## PROVIDED RECORDS:
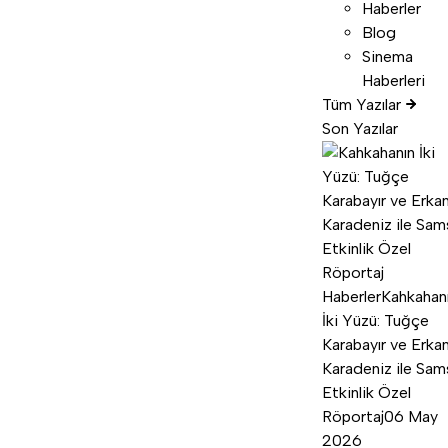
Haberler
Blog
Sinema
Haberleri
Tüm Yazılar
Son Yazılar
Haberler
Kahkahan
İki Yüzü: Tuğçe
Karabayır ve Erka
Karadeniz ile Sam
Etkinlik Özel
Röportaj
06 May
2026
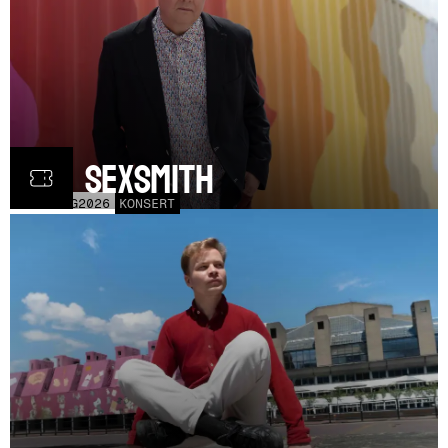
Ron Sexsmith
MÅN
31
AUG
2026
KONSERT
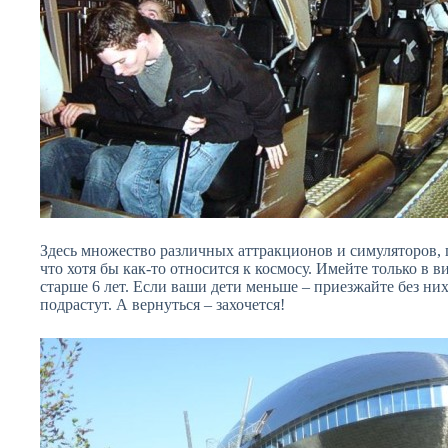
Здесь множество различных аттракционов и симуляторов, п
что хотя бы как-то относится к космосу. Имейте только в ви
старше 6 лет. Если ваши дети меньше – приезжайте без них
подрастут. А вернуться – захочется!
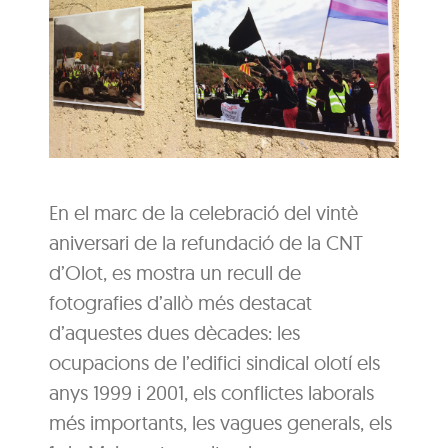
En el marc de la celebració del vintè
aniversari de la refundació de la CNT
d’Olot, es mostra un recull de
fotografies d’allò més destacat
d’aquestes dues dècades: les
ocupacions de l’edifici sindical olotí els
anys 1999 i 2001, els conflictes laborals
més importants, les vagues generals, els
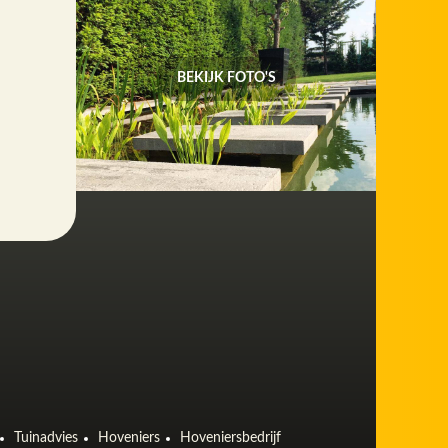
BEKIJK FOTO'S
Tuinadvies
Hoveniers
Hoveniersbedrijf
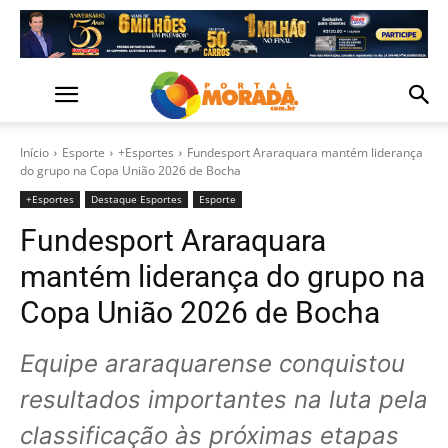
Início
Esporte
+Esportes
Fundesport Araraquara mantém liderança
do grupo na Copa União 2026 de Bocha
+Esportes
Destaque Esportes
Esporte
Fundesport Araraquara
mantém liderança do grupo na
Copa União 2026 de Bocha
Equipe araraquarense conquistou
resultados importantes na luta pela
classificação às próximas etapas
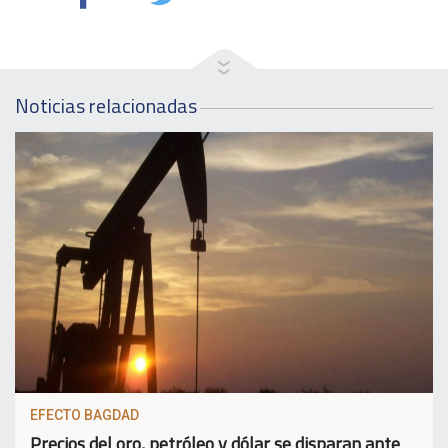
Noticias relacionadas
EFECTO BAGDAD
Precios del oro, petróleo y dólar se disparan ante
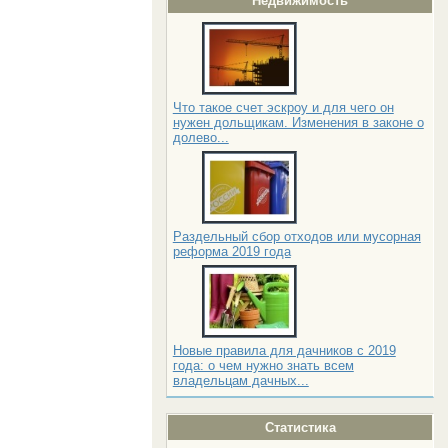
Недвижимость
Что такое счет эскроу и для чего он
нужен дольщикам. Изменения в законе о
долево...
Раздельный сбор отходов или мусорная
реформа 2019 года
Новые правила для дачников с 2019
года: о чем нужно знать всем
владельцам дачных...
Статистика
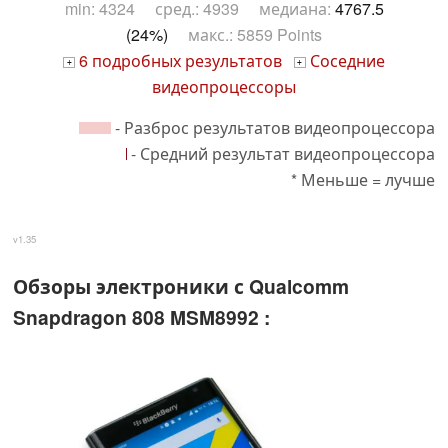
min: 4324 сред.: 4939 медиана:
4767.5
(24%)
макс.: 5859 Points
6 подробных результатов
Соседние
+
+
видеопроцессоры
- Разброс результатов видеопроцессора
- Средний результат видеопроцессора
* Меньше = лучше
v1.35
Обзоры электроники с Qualcomm
Snapdragon 808 MSM8992 :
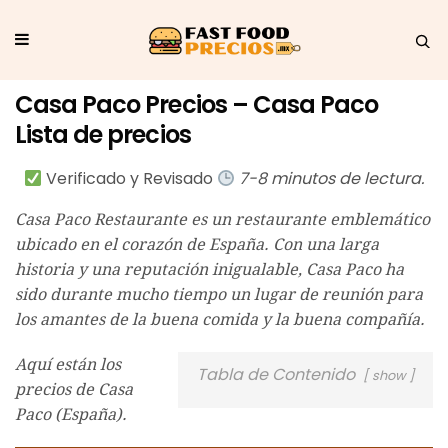
Casa Paco Precios – Casa Paco
Lista de precios
Verificado y Revisado
7-8 minutos de lectura.
Casa Paco Restaurante es un restaurante emblemático
ubicado en el corazón de España. Con una larga
historia y una reputación inigualable, Casa Paco ha
sido durante mucho tiempo un lugar de reunión para
los amantes de la buena comida y la buena compañía.
Aquí están los
Tabla de Contenido
show
precios de Casa
Paco (España).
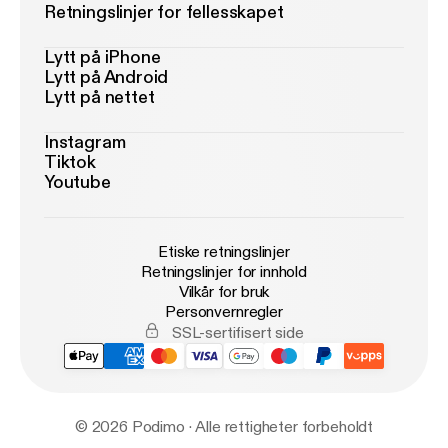
Retningslinjer for fellesskapet
Lytt på iPhone
Lytt på Android
Lytt på nettet
Instagram
Tiktok
Youtube
Etiske retningslinjer
Retningslinjer for innhold
Vilkår for bruk
Personvernregler
SSL-sertifisert side
© 2026 Podimo · Alle rettigheter forbeholdt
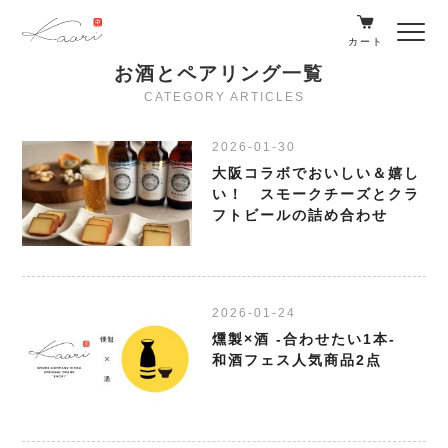
カート
お酒とペアリング一覧
CATEGORY ARTICLES
2026-01-30
大阪コラボでおいしい＆嬉し
い！ スモークチーズとクラ
フトビールの詰め合わせ
2026-01-24
燻製×酒 -合わせたい1本-
和酒フェス人気商品2点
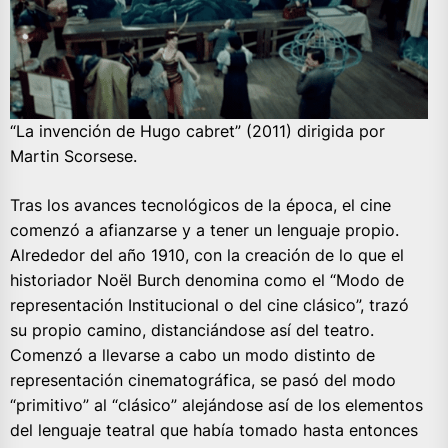
“La invención de Hugo cabret” (2011) dirigida por
Martin Scorsese.
Tras los avances tecnológicos de la época, el cine
comenzó a afianzarse y a tener un lenguaje propio.
Alrededor del año 1910, con la creación de lo que el
historiador Noël Burch denomina como el “Modo de
representación Institucional o del cine clásico”, trazó
su propio camino, distanciándose así del teatro.
Comenzó a llevarse a cabo un modo distinto de
representación cinematográfica, se pasó del modo
“primitivo” al “clásico” alejándose así de los elementos
del lenguaje teatral que había tomado hasta entonces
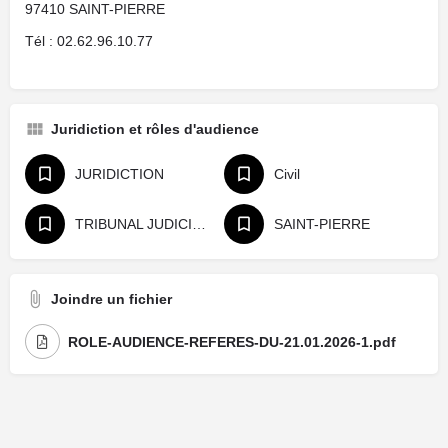
97410 SAINT-PIERRE
Tél : 02.62.96.10.77
Juridiction et rôles d'audience
JURIDICTION
Civil
TRIBUNAL JUDICIAIRE
SAINT-PIERRE
Joindre un fichier
ROLE-AUDIENCE-REFERES-DU-21.01.2026-1.pdf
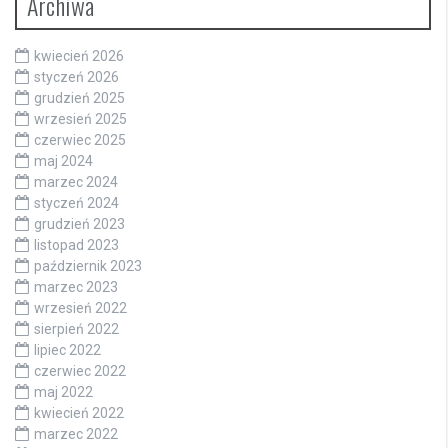
Archiwa
kwiecień 2026
styczeń 2026
grudzień 2025
wrzesień 2025
czerwiec 2025
maj 2024
marzec 2024
styczeń 2024
grudzień 2023
listopad 2023
październik 2023
marzec 2023
wrzesień 2022
sierpień 2022
lipiec 2022
czerwiec 2022
maj 2022
kwiecień 2022
marzec 2022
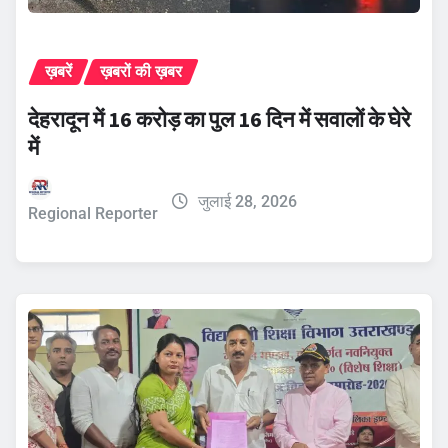
ख़बरें
ख़बरों की ख़बर
देहरादून में 16 करोड़ का पुल 16 दिन में सवालों के घेरे
में
जुलाई 28, 2026
Regional Reporter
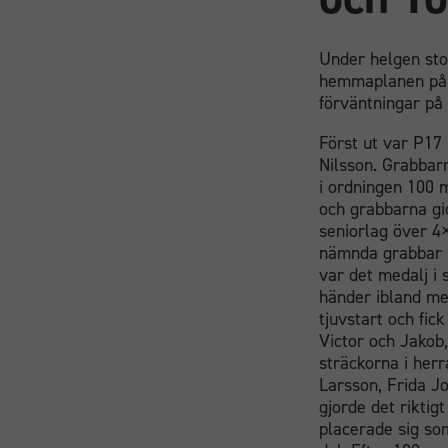
Under helgen stod
hemmaplanen på K
förväntningar på
Först ut var P17
Nilsson. Grabbarn
i ordningen 100 
och grabbarna gic
seniorlag över 4×
nämnda grabbar l
var det medalj i 
händer ibland men
tjuvstart och fi
Victor och Jakob
sträckorna i herr
Larsson, Frida Jo
gjorde det riktig
placerade sig so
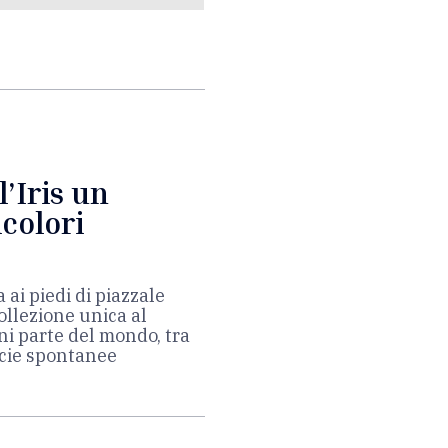
l’Iris un
icolori
 ai piedi di piazzale
llezione unica al
ni parte del mondo, tra
ecie spontanee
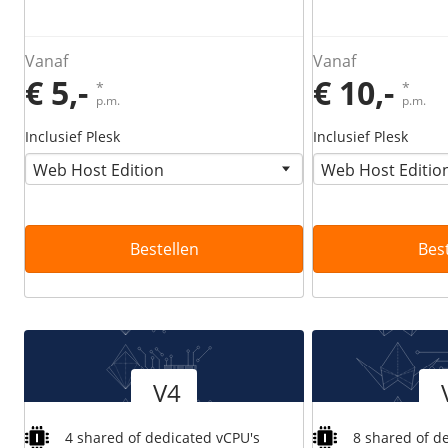
Vanaf
Vanaf
€ 5,-
€ 10,-
*
*
p.m.
p.m.
Inclusief Plesk
Inclusief Plesk
Bestellen
Bes
Versie
Versie
V4
4 shared of dedicated vCPU's
8 shared of d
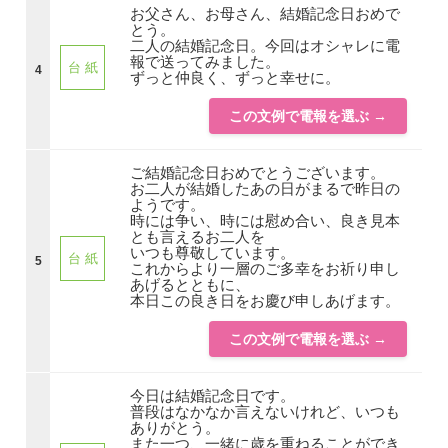
お父さん、お母さん、結婚記念日おめで
とう。
二人の結婚記念日。今回はオシャレに電
報で送ってみました。
台 紙
4
ずっと仲良く、ずっと幸せに。
この文例で電報を選ぶ →
ご結婚記念日おめでとうございます。
お二人が結婚したあの日がまるで昨日の
ようです。
時には争い、時には慰め合い、良き見本
とも言えるお二人を
いつも尊敬しています。
台 紙
5
これからより一層のご多幸をお祈り申し
あげるとともに、
本日この良き日をお慶び申しあげます。
この文例で電報を選ぶ →
今日は結婚記念日です。
普段はなかなか言えないけれど、いつも
ありがとう。
また一つ、一緒に歳を重ねることができ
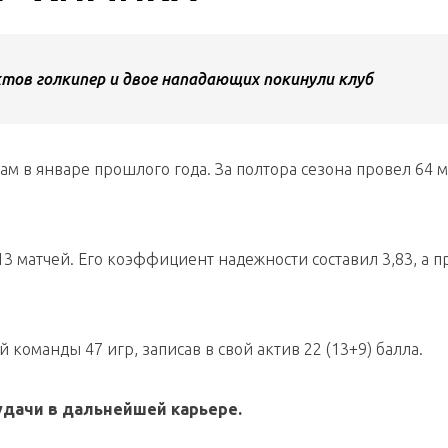
тов голкипер и двое нападающих покинули клуб
м в январе прошлого года. За полтора сезона провел 64 ма
13 матчей. Его коэффициент надежности составил 3,83, а п
 команды 47 игр, записав в свой актив 22 (13+9) балла.
удачи в дальнейшей карьере.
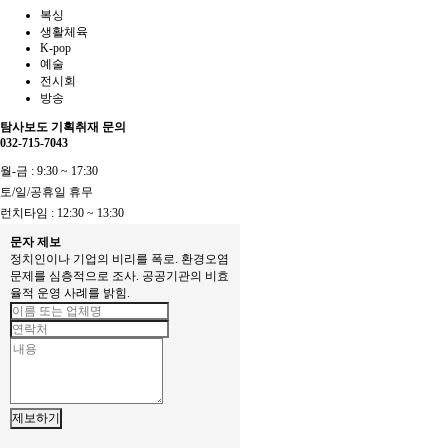
복싱
생활체육
K-pop
예술
전시회
방송
탐사보도 기획취재 문의
032-715-7043
월-금 : 9:30 ~ 17:30
토/일/공휴일 휴무
런치타임 : 12:30 ~ 13:30
문자 제보
정치인이나 기업의 비리를 폭로. 환경오염
문제를 심층적으로 조사. 공공기관의 비효
율적 운영 사례를 밝힘.
제보하기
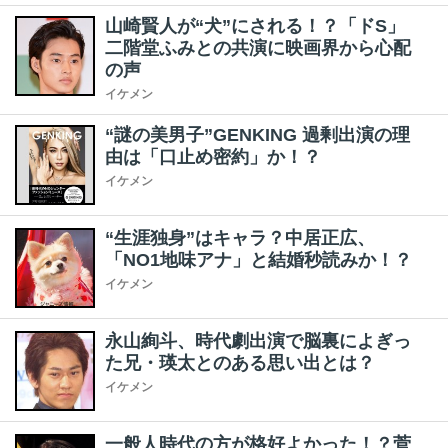
山崎賢人が“犬”にされる！？「ドS」
二階堂ふみとの共演に映画界から心配
の声
イケメン
“謎の美男子”GENKING 過剰出演の理
由は「口止め密約」か！？
イケメン
“生涯独身”はキャラ？中居正広、
「NO1地味アナ」と結婚秒読みか！？
イケメン
永山絢斗、時代劇出演で脳裏によぎっ
た兄・瑛太とのある思い出とは？
イケメン
一般人時代の方が格好よかった！？菅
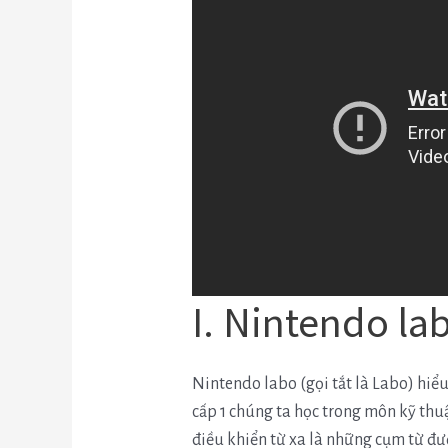
I. Nintendo lab
Nintendo labo (gọi tắt là Labo) hiể
cấp 1 chúng ta học trong môn kỹ thuật
điều khiển từ xa là những cụm từ đượ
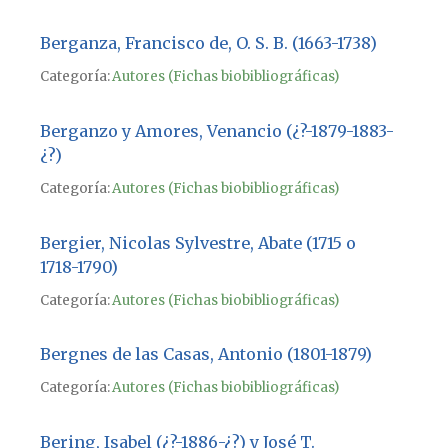
Berganza, Francisco de, O. S. B. (1663-1738)
Categoría:
Autores (Fichas biobibliográficas)
Berganzo y Amores, Venancio (¿?-1879-1883-
¿?)
Categoría:
Autores (Fichas biobibliográficas)
Bergier, Nicolas Sylvestre, Abate (1715 o
1718-1790)
Categoría:
Autores (Fichas biobibliográficas)
Bergnes de las Casas, Antonio (1801-1879)
Categoría:
Autores (Fichas biobibliográficas)
Bering, Isabel (¿?-1886-¿?) y José T.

## WHAT THE EXERCISE ASKS:
Could you write out the records exactly while omitting every picture?

## RESPONSE TO THE EXERCISE:
Haberler
Blog
Sinema
Haberleri
Tüm Yazılar
Son Yazılar
Haberler
Kahkahan
İki Yüzü: Tuğçe
Karabayır ve Erka
Karadeniz ile Sam
Etkinlik Özel
Röportaj
06 May
2026
Ron Sexsmith
MÅN
31
AUG
2026
KONSERT
Здесь множество различных аттракционов и симуляторов, п
что хотя бы как-то относится к космосу. Имейте только в ви
старше 6 лет. Если ваши дети меньше – приезжайте без них
подрастут. А вернуться – захочется!
En el marc de la celebració del vintè
aniversari de la refundació de la CNT
d’Olot, es mostra un recull de
fotografies d’allò més destacat
d’aquestes dues dècades: les
ocupacions de l’edifici sindical olotí els
anys 1999 i 2001, els conflictes laborals
més importants, les vagues generals, els
BEKIJK FOTO'S
Tuinadvies
Hoveniers
Hoveniersbedrijf
Início
Esporte
+Esportes
Fundesport Araraquara mantém liderança
do grupo na Copa União 2026 de Bocha
+Esportes
Destaque Esportes
Esporte
Fundesport Araraquara
mantém liderança do grupo na
Copa União 2026 de Bocha
Equipe araraquarense conquistou
resultados importantes na luta pela
classificação às próximas etapas
Noticias relacionadas
EFECTO BAGDAD
Precios del oro, petróleo y dólar se disparan ante
Недвижимость
Что такое счет эскроу и для чего он
нужен дольщикам. Изменения в законе о
долево...
Раздельный сбор отходов или мусорная
реформа 2019 года
Новые правила для дачников с 2019
года: о чем нужно знать всем
владельцам дачных...
Статистика
min: 4324 сред.: 4939 медиана:
4767.5
(24%)
макс.: 5859 Points
6 подробных результатов
Соседние
+
+
видеопроцессоры
- Разброс результатов видеопроцессора
- Средний результат видеопроцессора
* Меньше = лучше
v1.35
Обзоры электроники с Qualcomm
Snapdragon 808 MSM8992 :
Casa Paco Precios – Casa Paco
Lista de precios
Verificado y Revisado
7-8 minutos de lectura.
Casa Paco Restaurante es un restaurante emblemático
ubicado en el corazón de España. Con una larga
historia y una reputación inigualable, Casa Paco ha
sido durante mucho tiempo un lugar de reunión para
los amantes de la buena comida y la buena compañía.
Aquí están los
Tabla de Contenido
show
precios de Casa
Paco (España).
Retningslinjer for fellesskapet
Lytt på iPhone
Lytt på Android
Lytt på nettet
Instagram
Tiktok
Youtube
Etiske retningslinjer
Retningslinjer for innhold
Vilkår for bruk
Personvernregler
SSL-sertifisert side
© 2026 Podimo · Alle rettigheter forbeholdt
カート
お酒とペアリング一覧
CATEGORY ARTICLES
2026-01-30
大阪コラボでおいしい＆嬉し
い！ スモークチーズとクラ
フトビールの詰め合わせ
2026-01-24
燻製×酒 -合わせたい1本-
和酒フェス人気商品2点
“La invención de Hugo cabret” (2011) dirigida por
Martin Scorsese.
Tras los avances tecnológicos de la época, el cine
comenzó a afianzarse y a tener un lenguaje propio.
Alrededor del año 1910, con la creación de lo que el
historiador Noël Burch denomina como el “Modo de
representación Institucional o del cine clásico”, trazó
su propio camino, distanciándose así del teatro.
Comenzó a llevarse a cabo un modo distinto de
representación cinematográfica, se pasó del modo
“primitivo” al “clásico” alejándose así de los elementos
del lenguaje teatral que había tomado hasta entonces
97410 SAINT-PIERRE
Tél : 02.62.96.10.77
Juridiction et rôles d'audience
JURIDICTION
Civil
TRIBUNAL JUDICIAIRE
SAINT-PIERRE
Joindre un fichier
ROLE-AUDIENCE-REFERES-DU-21.01.2026-1.pdf
Archiwa
kwiecień 2026
styczeń 2026
grudzień 2025
wrzesień 2025
czerwiec 2025
maj 2024
marzec 2024
styczeń 2024
grudzień 2023
listopad 2023
październik 2023
marzec 2023
wrzesień 2022
sierpień 2022
lipiec 2022
czerwiec 2022
maj 2022
kwiecień 2022
marzec 2022
ख़बरें
ख़बरों की ख़बर
देहरादून में 16 करोड़ का पुल 16 दिन में सवालों के घेरे
में
जुलाई 28, 2026
Regional Reporter
Under helgen stod
hemmaplanen på K
förväntningar på
Först ut var P17
Nilsson. Grabbarn
i ordningen 100 
och grabbarna gic
seniorlag över 4×
nämnda grabbar l
var det medalj i 
händer ibland men
tjuvstart och fi
Victor och Jakob
sträckorna i herr
Larsson, Frida Jo
gjorde det riktig
placerade sig so
l’Iris un
icolori
 ai piedi di piazzale
llezione unica al
ni parte del mondo, tra
ecie spontanee
Vanaf
Vanaf
€ 5,-
€ 10,-
*
*
p.m.
p.m.
Inclusief Plesk
Inclusief Plesk
Bestellen
Bes
Versie
Versie
V4
4 shared of dedicated vCPU's
8 shared of d
お父さん、お母さん、結婚記念日おめで
とう。
二人の結婚記念日。今回はオシャレに電
報で送ってみました。
台 紙
4
ずっと仲良く、ずっと幸せに。
この文例で電報を選ぶ →
ご結婚記念日おめでとうございます。
お二人が結婚したあの日がまるで昨日の
ようです。
時には争い、時には慰め合い、良き見本
とも言えるお二人を
いつも尊敬しています。
台 紙
5
これからより一層のご多幸をお祈り申し
あげるとともに、
本日この良き日をお慶び申しあげます。
この文例で電報を選ぶ →
今日は結婚記念日です。
普段はなかなか言えないけれど、いつも
ありがとう。
また一つ、一緒に歳を重ねることができ
тов голкипер и двое нападающих покинули клуб
м в январе прошлого года. За полтора сезона провел 64 ма
13 матчей. Его коэффициент надежности составил 3,83, а п
 команды 47 игр, записав в свой актив 22 (13+9) балла.
удачи в дальнейшей карьере.
복싱
생활체육
K-pop
예술
전시회
방송
탐사보도 기획취재 문의
032-715-7043
월-금 : 9:30 ~ 17:30
토/일/공휴일 휴무
런치타임 : 12:30 ~ 13:30
문자 제보
정치인이나 기업의 비리를 폭로. 환경오염
문제를 심층적으로 조사. 공공기관의 비효
율적 운영 사례를 밝힘.
제보하기
山崎賢人が“犬”にされる！？「ドS」
二階堂ふみとの共演に映画界から心配
の声
イケメン
“謎の美男子”GENKING 過剰出演の理
由は「口止め密約」か！？
イケメン
“生涯独身”はキャラ？中居正広、
「NO1地味アナ」と結婚秒読みか！？
イケメン
永山絢斗、時代劇出演で脳裏によぎっ
た兄・瑛太とのある思い出とは？
イケメン
一般人時代の方が格好よかった！？菅
I. Nintendo lab
Nintendo labo (gọi tắt là Labo) hiể
cấp 1 chúng ta học trong môn kỹ thuật
điều khiển từ xa là những cụm từ đượ
Berganza, Francisco de, O. S. B. (1663-1738)
Categoría:
Autores (Fichas biobibliográficas)
Berganzo y Amores, Venancio (¿?-1879-1883-
¿?)
Categoría:
Autores (Fichas biobibliográficas)
Bergier, Nicolas Sylvestre, Abate (1715 o
1718-1790)
Categoría:
Autores (Fichas biobibliográficas)
Bergnes de las Casas, Antonio (1801-1879)
Categoría:
Autores (Fichas biobibliográficas)
Bering, Isabel (¿?-1886-¿?) y José T.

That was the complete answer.